_What to do_
Your answer must be the exact lines from the one holding "とにかく、息子さんの顔がィケメン！" through the last line of the records below, with no pictures.
──────── Data ────────
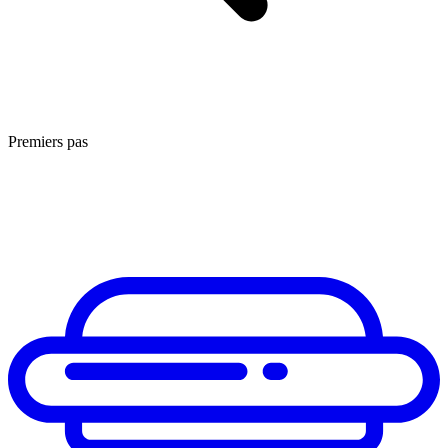
Premiers pas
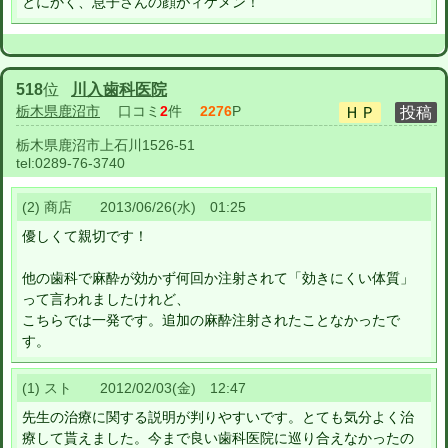
とにかく、息子さんの顔がィケメン！
518
位
川入歯科医院
栃木県鹿沼市
口コミ
2
件
2276
P
栃木県鹿沼市上石川1526-51
tel:
0289-76-3740
(2) 商店 2013/06/26(水) 01:25
優しくて親切です！
他の歯科で麻酔が効かず何回か注射されて「効きにくい体質」
って言われましたけれど、
こちらでは一発です。追加の麻酔注射されたことなかったで
す。
(1) スト 2012/02/03(金) 12:47
先生の治療に関する説明が判りやすいです。とても気分よく治
療して貰えました。今まで良い歯科医院に巡り合えなかったの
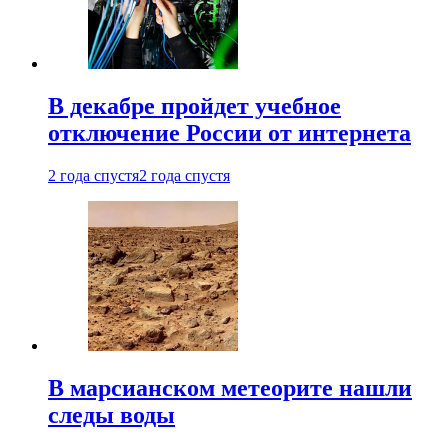
В декабре пройдет учебное
отключение России от интернета
2 года спустя
2 года спустя
В марсианском метеорите нашли
следы воды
────────
_Answer to the exercise_
とにかく、息子さんの顔がィケメン！
518
位
川入歯科医院
栃木県鹿沼市
口コミ
2
件
2276
P
栃木県鹿沼市上石川1526-51
tel:
0289-76-3740
(2) 商店 2013/06/26(水) 01:25
優しくて親切です！
他の歯科で麻酔が効かず何回か注射されて「効きにくい体質」
って言われましたけれど、
こちらでは一発です。追加の麻酔注射されたことなかったで
す。
(1) スト 2012/02/03(金) 12:47
先生の治療に関する説明が判りやすいです。とても気分よく治
療して貰えました。今まで良い歯科医院に巡り合えなかったの
В декабре пройдет учебное
отключение России от интернета
2 года спустя
2 года спустя
В марсианском метеорите нашли
следы воды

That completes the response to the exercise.